▸ **Exercise material**
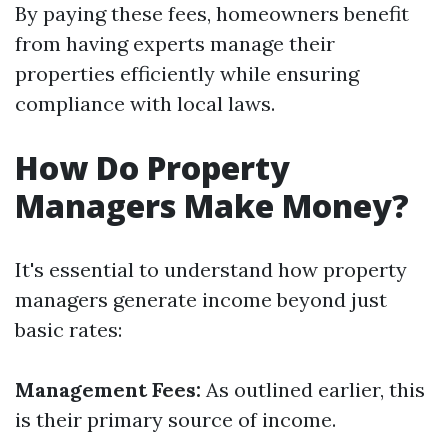
By paying these fees, homeowners benefit
from having experts manage their
properties efficiently while ensuring
compliance with local laws.
How Do Property
Managers Make Money?
It's essential to understand how property
managers generate income beyond just
basic rates:
Management Fees:
As outlined earlier, this
is their primary source of income.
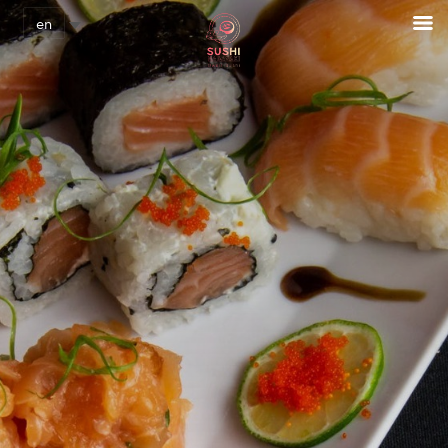
Cookies management panel
en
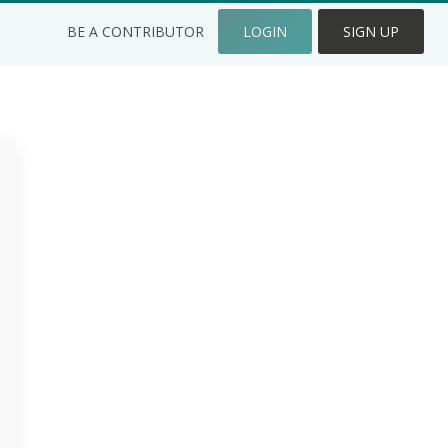
BE A CONTRIBUTOR
LOGIN
SIGN UP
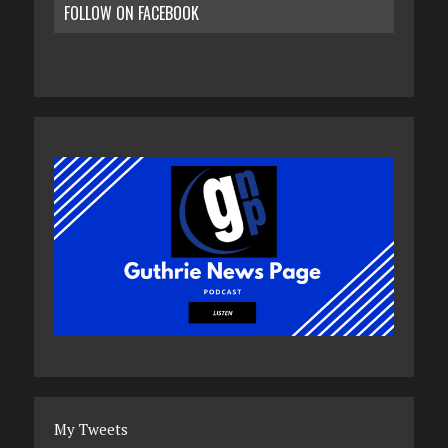
FOLLOW ON FACEBOOK
My Tweets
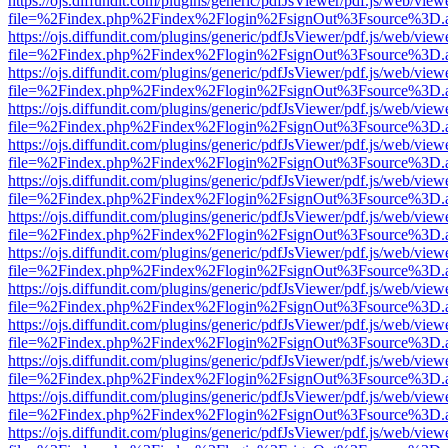
https://ojs.diffundit.com/plugins/generic/pdfJsViewer/pdf.js/web/view
file=%2Findex.php%2Findex%2Flogin%2FsignOut%3Fsource%3D.ame
https://ojs.diffundit.com/plugins/generic/pdfJsViewer/pdf.js/web/view
file=%2Findex.php%2Findex%2Flogin%2FsignOut%3Fsource%3D.ame
https://ojs.diffundit.com/plugins/generic/pdfJsViewer/pdf.js/web/view
file=%2Findex.php%2Findex%2Flogin%2FsignOut%3Fsource%3D.ame
https://ojs.diffundit.com/plugins/generic/pdfJsViewer/pdf.js/web/view
file=%2Findex.php%2Findex%2Flogin%2FsignOut%3Fsource%3D.ame
https://ojs.diffundit.com/plugins/generic/pdfJsViewer/pdf.js/web/view
file=%2Findex.php%2Findex%2Flogin%2FsignOut%3Fsource%3D.ame
https://ojs.diffundit.com/plugins/generic/pdfJsViewer/pdf.js/web/view
file=%2Findex.php%2Findex%2Flogin%2FsignOut%3Fsource%3D.ame
https://ojs.diffundit.com/plugins/generic/pdfJsViewer/pdf.js/web/view
file=%2Findex.php%2Findex%2Flogin%2FsignOut%3Fsource%3D.ame
https://ojs.diffundit.com/plugins/generic/pdfJsViewer/pdf.js/web/view
file=%2Findex.php%2Findex%2Flogin%2FsignOut%3Fsource%3D.ame
https://ojs.diffundit.com/plugins/generic/pdfJsViewer/pdf.js/web/view
file=%2Findex.php%2Findex%2Flogin%2FsignOut%3Fsource%3D.ame
https://ojs.diffundit.com/plugins/generic/pdfJsViewer/pdf.js/web/view
file=%2Findex.php%2Findex%2Flogin%2FsignOut%3Fsource%3D.ame
https://ojs.diffundit.com/plugins/generic/pdfJsViewer/pdf.js/web/view
file=%2Findex.php%2Findex%2Flogin%2FsignOut%3Fsource%3D.ame
https://ojs.diffundit.com/plugins/generic/pdfJsViewer/pdf.js/web/view
file=%2Findex.php%2Findex%2Flogin%2FsignOut%3Fsource%3D.ame
https://ojs.diffundit.com/plugins/generic/pdfJsViewer/pdf.js/web/view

▸ **Work to complete**
Each record above must be retyped exactly as given, with the images excluded.

▸ **Exercise solution**
By paying these fees, homeowners benefit
from having experts manage their
properties efficiently while ensuring
compliance with local laws.
How Do Property
Managers Make Money?
It's essential to understand how property
managers generate income beyond just
basic rates:
Management Fees:
As outlined earlier, this
is their primary source of income.
Cookies management panel
en
BE A CONTRIBUTOR
LOGIN
SIGN UP
FOLLOW ON FACEBOOK
My Tweets
https://ojs.diffundit.com/plugins/generic/pdfJsViewer/pdf.js/web/view
file=%2Findex.php%2Findex%2Flogin%2FsignOut%3Fsource%3D.ame
https://ojs.diffundit.com/plugins/generic/pdfJsViewer/pdf.js/web/view
file=%2Findex.php%2Findex%2Flogin%2FsignOut%3Fsource%3D.ame
https://ojs.diffundit.com/plugins/generic/pdfJsViewer/pdf.js/web/view
file=%2Findex.php%2Findex%2Flogin%2FsignOut%3Fsource%3D.ame
https://ojs.diffundit.com/plugins/generic/pdfJsViewer/pdf.js/web/view
file=%2Findex.php%2Findex%2Flogin%2FsignOut%3Fsource%3D.ame
https://ojs.diffundit.com/plugins/generic/pdfJsViewer/pdf.js/web/view
file=%2Findex.php%2Findex%2Flogin%2FsignOut%3Fsource%3D.ame
https://ojs.diffundit.com/plugins/generic/pdfJsViewer/pdf.js/web/view
file=%2Findex.php%2Findex%2Flogin%2FsignOut%3Fsource%3D.ame
https://ojs.diffundit.com/plugins/generic/pdfJsViewer/pdf.js/web/view
file=%2Findex.php%2Findex%2Flogin%2FsignOut%3Fsource%3D.ame
https://ojs.diffundit.com/plugins/generic/pdfJsViewer/pdf.js/web/view
file=%2Findex.php%2Findex%2Flogin%2FsignOut%3Fsource%3D.ame
https://ojs.diffundit.com/plugins/generic/pdfJsViewer/pdf.js/web/view
file=%2Findex.php%2Findex%2Flogin%2FsignOut%3Fsource%3D.ame
https://ojs.diffundit.com/plugins/generic/pdfJsViewer/pdf.js/web/view
file=%2Findex.php%2Findex%2Flogin%2FsignOut%3Fsource%3D.ame
https://ojs.diffundit.com/plugins/generic/pdfJsViewer/pdf.js/web/view
file=%2Findex.php%2Findex%2Flogin%2FsignOut%3Fsource%3D.ame
https://ojs.diffundit.com/plugins/generic/pdfJsViewer/pdf.js/web/view
file=%2Findex.php%2Findex%2Flogin%2FsignOut%3Fsource%3D.ame
https://ojs.diffundit.com/plugins/generic/pdfJsViewer/pdf.js/web/view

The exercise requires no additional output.